(Beginning of PROVIDED RECORDS)

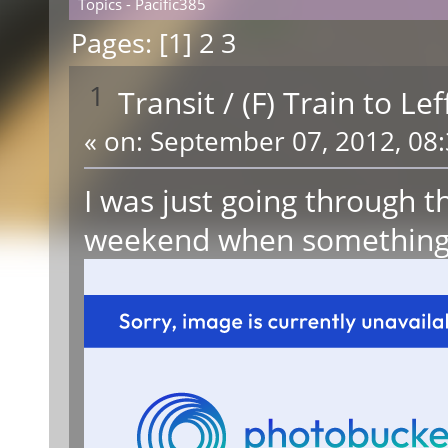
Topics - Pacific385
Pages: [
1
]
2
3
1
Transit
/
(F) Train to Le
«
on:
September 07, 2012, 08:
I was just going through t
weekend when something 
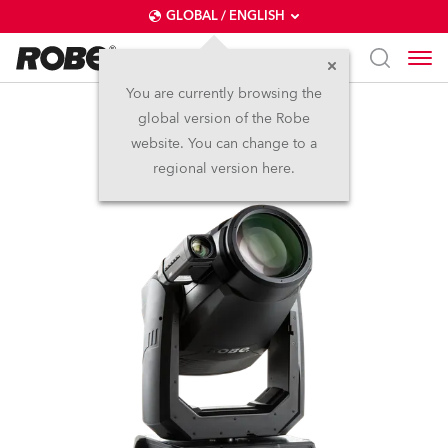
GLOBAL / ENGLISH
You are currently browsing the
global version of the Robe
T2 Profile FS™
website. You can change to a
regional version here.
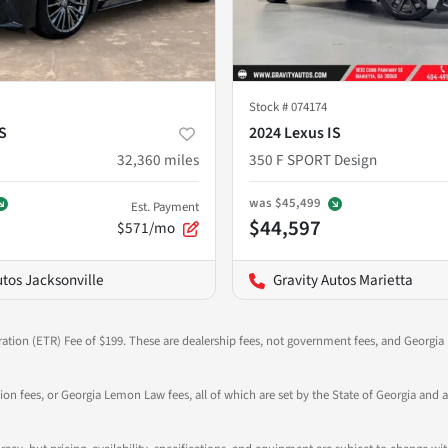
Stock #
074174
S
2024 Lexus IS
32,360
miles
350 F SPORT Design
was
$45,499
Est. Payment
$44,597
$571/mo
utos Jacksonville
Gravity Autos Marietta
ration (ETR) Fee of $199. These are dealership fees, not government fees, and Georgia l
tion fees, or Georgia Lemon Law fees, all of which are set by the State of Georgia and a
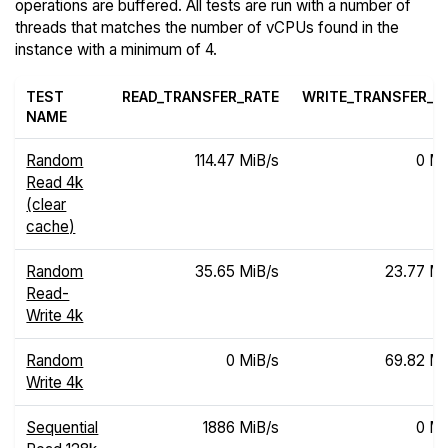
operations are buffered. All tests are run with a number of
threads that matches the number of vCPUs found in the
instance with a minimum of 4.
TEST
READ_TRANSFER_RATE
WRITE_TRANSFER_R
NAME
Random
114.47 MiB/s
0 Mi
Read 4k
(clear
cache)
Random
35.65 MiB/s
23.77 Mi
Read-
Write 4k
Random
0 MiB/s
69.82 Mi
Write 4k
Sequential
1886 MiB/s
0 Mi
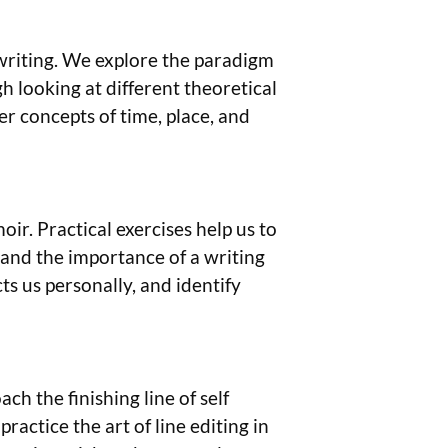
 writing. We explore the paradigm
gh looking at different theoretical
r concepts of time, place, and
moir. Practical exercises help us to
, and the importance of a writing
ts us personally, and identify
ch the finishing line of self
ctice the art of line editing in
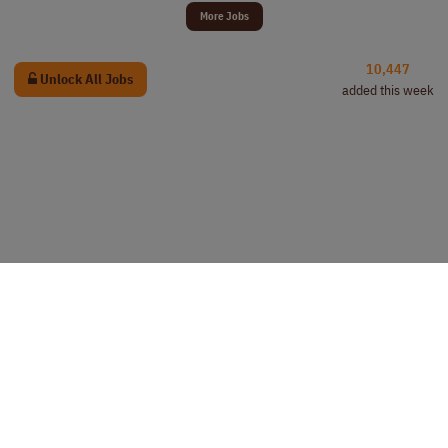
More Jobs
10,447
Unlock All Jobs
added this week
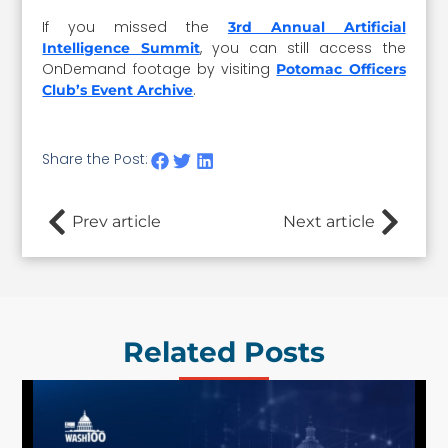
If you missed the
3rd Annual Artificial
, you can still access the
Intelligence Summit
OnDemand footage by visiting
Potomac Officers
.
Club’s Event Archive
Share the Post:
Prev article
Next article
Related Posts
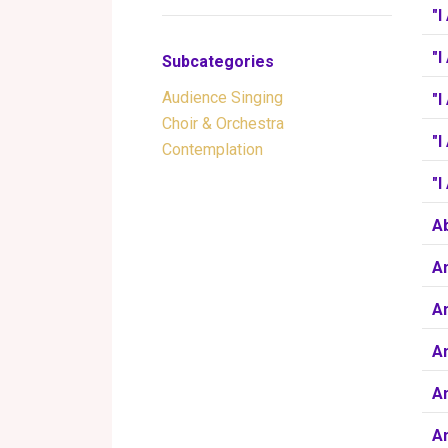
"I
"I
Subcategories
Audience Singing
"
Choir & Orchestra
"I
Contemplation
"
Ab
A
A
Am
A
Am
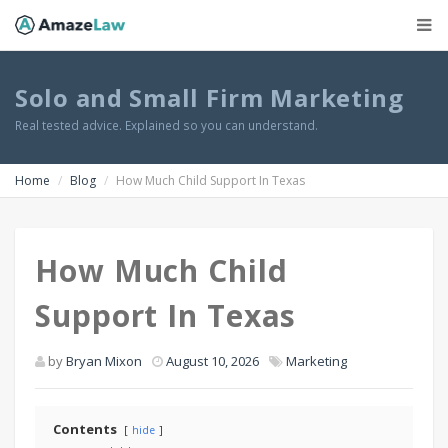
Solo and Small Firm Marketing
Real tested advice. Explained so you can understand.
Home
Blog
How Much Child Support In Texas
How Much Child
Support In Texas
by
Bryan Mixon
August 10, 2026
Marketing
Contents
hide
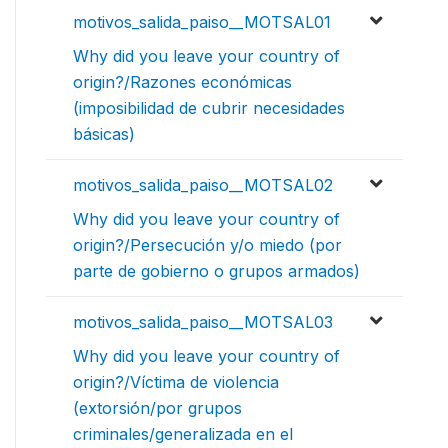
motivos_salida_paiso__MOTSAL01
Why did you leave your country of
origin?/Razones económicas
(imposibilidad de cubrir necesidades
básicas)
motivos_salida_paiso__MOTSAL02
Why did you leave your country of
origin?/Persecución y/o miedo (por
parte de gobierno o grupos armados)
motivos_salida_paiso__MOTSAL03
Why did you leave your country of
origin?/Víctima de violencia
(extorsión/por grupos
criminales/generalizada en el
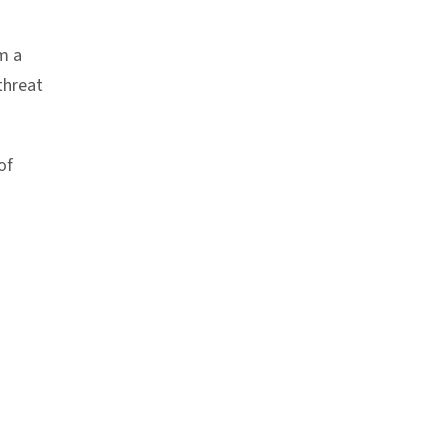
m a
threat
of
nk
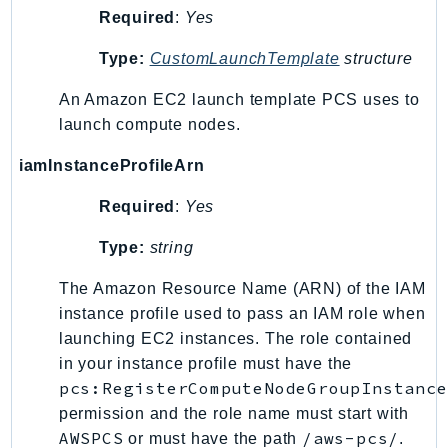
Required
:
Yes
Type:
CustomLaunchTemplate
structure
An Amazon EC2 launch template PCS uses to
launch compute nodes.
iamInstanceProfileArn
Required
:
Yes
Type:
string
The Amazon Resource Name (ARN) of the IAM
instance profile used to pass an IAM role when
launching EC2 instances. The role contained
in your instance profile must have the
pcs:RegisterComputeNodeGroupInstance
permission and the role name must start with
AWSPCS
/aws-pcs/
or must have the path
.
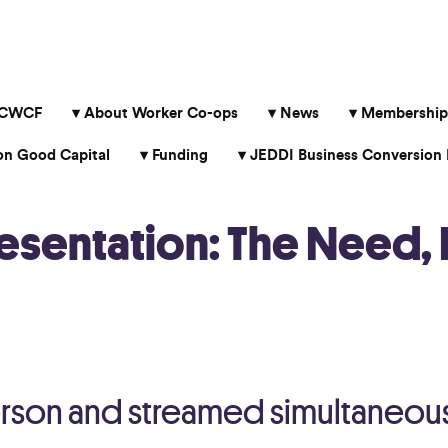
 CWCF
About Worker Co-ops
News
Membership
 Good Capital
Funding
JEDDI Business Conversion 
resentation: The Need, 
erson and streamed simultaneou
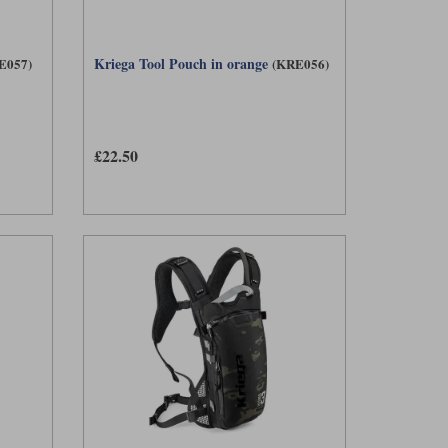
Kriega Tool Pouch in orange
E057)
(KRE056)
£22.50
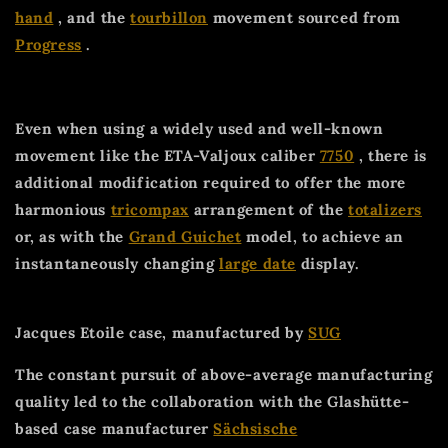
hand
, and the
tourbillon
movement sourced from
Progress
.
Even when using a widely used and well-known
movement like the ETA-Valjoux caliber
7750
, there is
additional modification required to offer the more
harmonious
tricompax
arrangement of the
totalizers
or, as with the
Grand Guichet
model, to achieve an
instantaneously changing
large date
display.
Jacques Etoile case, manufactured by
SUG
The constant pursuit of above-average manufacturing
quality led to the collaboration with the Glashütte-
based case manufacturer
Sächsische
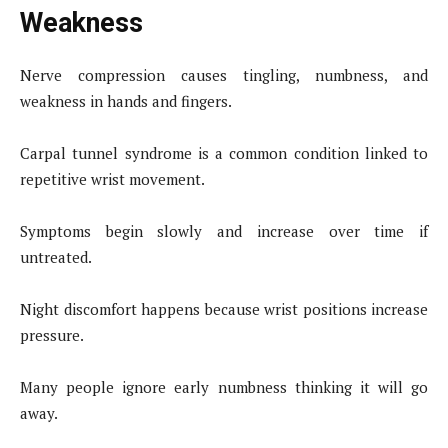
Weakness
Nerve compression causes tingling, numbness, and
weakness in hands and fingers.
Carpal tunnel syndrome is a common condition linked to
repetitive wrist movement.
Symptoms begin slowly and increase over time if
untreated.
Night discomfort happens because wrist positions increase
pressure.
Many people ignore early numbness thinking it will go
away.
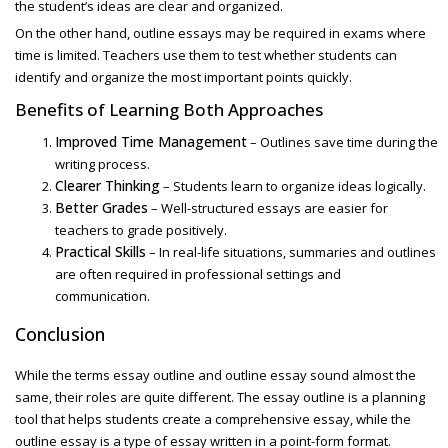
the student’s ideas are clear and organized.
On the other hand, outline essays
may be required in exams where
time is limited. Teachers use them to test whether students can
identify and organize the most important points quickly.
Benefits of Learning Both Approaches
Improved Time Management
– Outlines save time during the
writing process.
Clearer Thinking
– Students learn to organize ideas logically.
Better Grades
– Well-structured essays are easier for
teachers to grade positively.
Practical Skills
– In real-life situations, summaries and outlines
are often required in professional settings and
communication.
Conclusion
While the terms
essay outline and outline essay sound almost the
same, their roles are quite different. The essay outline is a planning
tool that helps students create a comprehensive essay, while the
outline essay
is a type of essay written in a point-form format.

(End of PROVIDED RECORDS)

◆ TASK STATEMENT: With the pictures left out, return each entry exactly as written.

◆ EXERCISE OUTPUT:
Topics - Pacific385
Pages: [
1
]
2
3
1
Transit
/
(F) Train to Le
«
on:
September 07, 2012, 08:
I was just going through t
weekend when something 
GLOBAL / ENGLISH
You are currently browsing the
global version of the Robe
T2 Profile FS™
website. You can change to a
regional version here.
Stock #
074174
S
2024 Lexus IS
32,360
miles
350 F SPORT Design
was
$45,499
Est. Payment
$44,597
$571/mo
utos Jacksonville
Gravity Autos Marietta
ration (ETR) Fee of $199. These are dealership fees, not government fees, and Georgia l
tion fees, or Georgia Lemon Law fees, all of which are set by the State of Georgia and a
operations are buffered. All tests are run with a number of
threads that matches the number of vCPUs found in the
instance with a minimum of 4.
TEST
READ_TRANSFER_RATE
WRITE_TRANSFER_R
NAME
Random
114.47 MiB/s
0 Mi
Read 4k
(clear
cache)
Random
35.65 MiB/s
23.77 Mi
Read-
Write 4k
Random
0 MiB/s
69.82 Mi
Write 4k
Sequential
1886 MiB/s
0 Mi
 writing. We explore the paradigm
gh looking at different theoretical
r concepts of time, place, and
moir. Practical exercises help us to
, and the importance of a writing
ts us personally, and identify
ch the finishing line of self
ctice the art of line editing in
More Jobs
10,447
Unlock All Jobs
added this week
If you missed the
3rd Annual Artificial
, you can still access the
Intelligence Summit
OnDemand footage by visiting
Potomac Officers
.
Club’s Event Archive
Share the Post:
Prev article
Next article
Related Posts
"I
"I
Subcategories
Audience Singing
"
Choir & Orchestra
"I
Contemplation
"
Ab
A
A
Am
A
Am
Solo and Small Firm Marketing
Real tested advice. Explained so you can understand.
Home
Blog
How Much Child Support In Texas
How Much Child
Support In Texas
by
Bryan Mixon
August 10, 2026
Marketing
Contents
hide
motivos_salida_paiso__MOTSAL01
Why did you leave your country of
origin?/Razones económicas
(imposibilidad de cubrir necesidades
básicas)
motivos_salida_paiso__MOTSAL02
Why did you leave your country of
origin?/Persecución y/o miedo (por
parte de gobierno o grupos armados)
motivos_salida_paiso__MOTSAL03
Why did you leave your country of
origin?/Víctima de violencia
(extorsión/por grupos
criminales/generalizada en el
m a
threat
of
nk
Required
:
Yes
Type:
CustomLaunchTemplate
structure
An Amazon EC2 launch template PCS uses to
launch compute nodes.
iamInstanceProfileArn
Required
:
Yes
Type:
string
The Amazon Resource Name (ARN) of the IAM
instance profile used to pass an IAM role when
launching EC2 instances. The role contained
in your instance profile must have the
pcs:RegisterComputeNodeGroupInstance
permission and the role name must start with
AWSPCS
/aws-pcs/
or must have the path
.
 CWCF
About Worker Co-ops
News
Membership
 Good Capital
Funding
JEDDI Business Conversion 
resentation: The Need, 
erson and streamed simultaneou
Kriega Tool Pouch in orange
E057)
(KRE056)
£22.50
hand
, and the
tourbillon
movement sourced from
Progress
.
Even when using a widely used and well-known
movement like the ETA-Valjoux caliber
7750
, there is
additional modification required to offer the more
harmonious
tricompax
arrangement of the
totalizers
or, as with the
Grand Guichet
model, to achieve an
instantaneously changing
large date
display.
Jacques Etoile case, manufactured by
SUG
The constant pursuit of above-average manufacturing
quality led to the collaboration with the Glashütte-
based case manufacturer
Sächsische
Weakness
Nerve compression causes tingling, numbness, and
weakness in hands and fingers.
Carpal tunnel syndrome is a common condition linked to
repetitive wrist movement.
Symptoms begin slowly and increase over time if
untreated.
Night discomfort happens because wrist positions increase
pressure.
Many people ignore early numbness thinking it will go
away.
the student’s ideas are clear and organized.
On the other hand, outline essays
may be required in exams where
time is limited. Teachers use them to test whether students can
identify and organize the most important points quickly.
Benefits of Learning Both Approaches
Improved Time Management
– Outlines save time during the
writing process.
Clearer Thinking
– Students learn to organize ideas logically.
Better Grades
– Well-structured essays are easier for
teachers to grade positively.
Practical Skills
– In real-life situations, summaries and outlines
are often required in professional settings and
communication.
Conclusion
While the terms
essay outline and outline essay sound almost the
same, their roles are quite different. The essay outline is a planning
tool that helps students create a comprehensive essay, while the
outline essay
is a type of essay written in a point-form format.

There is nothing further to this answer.